Wednesday, November 30, 2011

Infoshare criminal records system a cost-saver

PRESS RELEASE
November 21, 2011
For Immediate Release
Contact: Bernie Weisenfeld- PIO

For most of the history of criminal investigations in Gloucester County and elsewhere, law enforcement has generated file cabinets of paper, originating with police departments, turned over to the county prosecutor’s office and then shared as required with defense attorneys.

But for the past three years, the paperwork involved in police reports, Miranda forms, photographs, hand-written witness statements and other records has been turned into digital documents- a computer transformation that the Gloucester County Prosecutor’s Office has been a state leader in accomplishing.

The traditional paper records flow “was labor-intensive and also expensive with respect to supplies,” said Gloucester County Prosecutor Sean F. Dalton.

Under what is called the Infoshare system, only the original criminal complaint signed at police departments is still required to be in paper form. “Everything else is sent electronically,” said Dalton. “And when something gets mislaid, we are easily able to retrieve it.”

The digitization program, including the purchasing of scanners and software for records administrators and laptops and training for all GCPO assistant prosecutors, was funded by a state Public Archives and Records Infrastructure Support (PARIS) grant included in New Jersey’s 2004-05 budget. The PARIS program was itself funded by a document filing fee collected by county clerks.
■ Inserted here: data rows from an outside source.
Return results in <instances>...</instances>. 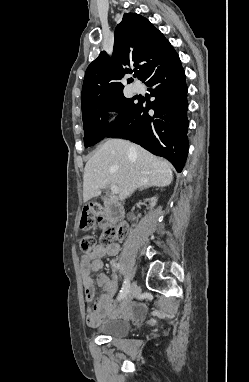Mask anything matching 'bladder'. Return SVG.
I'll list each match as a JSON object with an SVG mask.
<instances>
[{
  "instance_id": "31cf9c89",
  "label": "bladder",
  "mask_w": 249,
  "mask_h": 382,
  "mask_svg": "<svg viewBox=\"0 0 249 382\" xmlns=\"http://www.w3.org/2000/svg\"><path fill=\"white\" fill-rule=\"evenodd\" d=\"M131 330V325L128 320L115 319L103 323L98 327V332L102 336L111 338H124Z\"/></svg>"
}]
</instances>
This was a project that our former First Assistant Prosecutor, Steve Sand, spearheaded with Jannan Salvati of the Prosecutor’s Office and Michelle Everly of the county Information technology Department,” said Dalton. “Their commitment was critical, especially when it came to teaching people a new way of doing their job, which is never easy.”

“I started with three major municipalities,” said Salvati, who manages Infoshare within the GCPO. “It was West Deptford, Mantua and Glassboro.”

“The scanners were all set up. I taught them how to do the scanning, everything they had to do to get the reports up to us. We stayed with that to work out all the bugs for probably about eight months. Then we slowly started adding new municipalities until about a year ago.”

Assisting the GCPO and other county prosecutor’s offices statewide was CSI Technology Group, of Keasbey NJ. The 20-year-old firm specializes in criminal investigation and prosecution technology. CSI support managers for South Jersey offices are James Mannion and Richard Norcross.

All 22 Gloucester County police departments- two have merged since the program began- and the Rowan University Security Department now transmit documents needed for prosecutions with the tap of a keyboard.

Today, “the only way reports come into our office is through the Infoshare system, saving the municipalities postage,” Salvati said. Previously, reports were mailed, hand-carried and sometimes faxed to the GCPO “if they weren’t too bulky,” she said.

When the PARIS program was initiated in 2005, then New Jersey Secretary of State Regina L. Thomas compared it to the state’s first records preservation law in 1760. PARIS represents “an advancement as important today as the construction of the first fireproof vaults to protect New Jersey’s colonial archives was nearly 250 years ago,” Thomas said in an article published by a Web site that reports developments in government technology.

Documents related to criminal cases must still be copied onto paper to be shared with defense attorneys in the pre-trial “discovery” process, but “the next phase is to put all the discovery onto a disc and send it out,” said Prosecutor Dalton.

GCPO assistant prosecutors appreciate the efficiency of the Infoshare system. While ushering in “an era of digitized discovery,” Infoshare eliminates the time-consuming steps of copying, packaging and mailing documents, said AP Joseph Brook, who prosecutes computer crimes.

“It has been said that justice delayed is justice denied,” said Brook. “The Infoshare system brings more immediacy and fights unnecessary delay as the Prosecutor’s Office continues its mission to administer justice for its constituency.”

On the document-generating side- the municipal police departments- Infoshare saves paper-transfer time that is better spent on the street, said West Deptford Chief Craig Mangano. “Even for the smallest of cases, there can be a considerable amount of documents,” said Chief Mangano. Infoshare “streamlines the process of document transfer for our criminal cases.”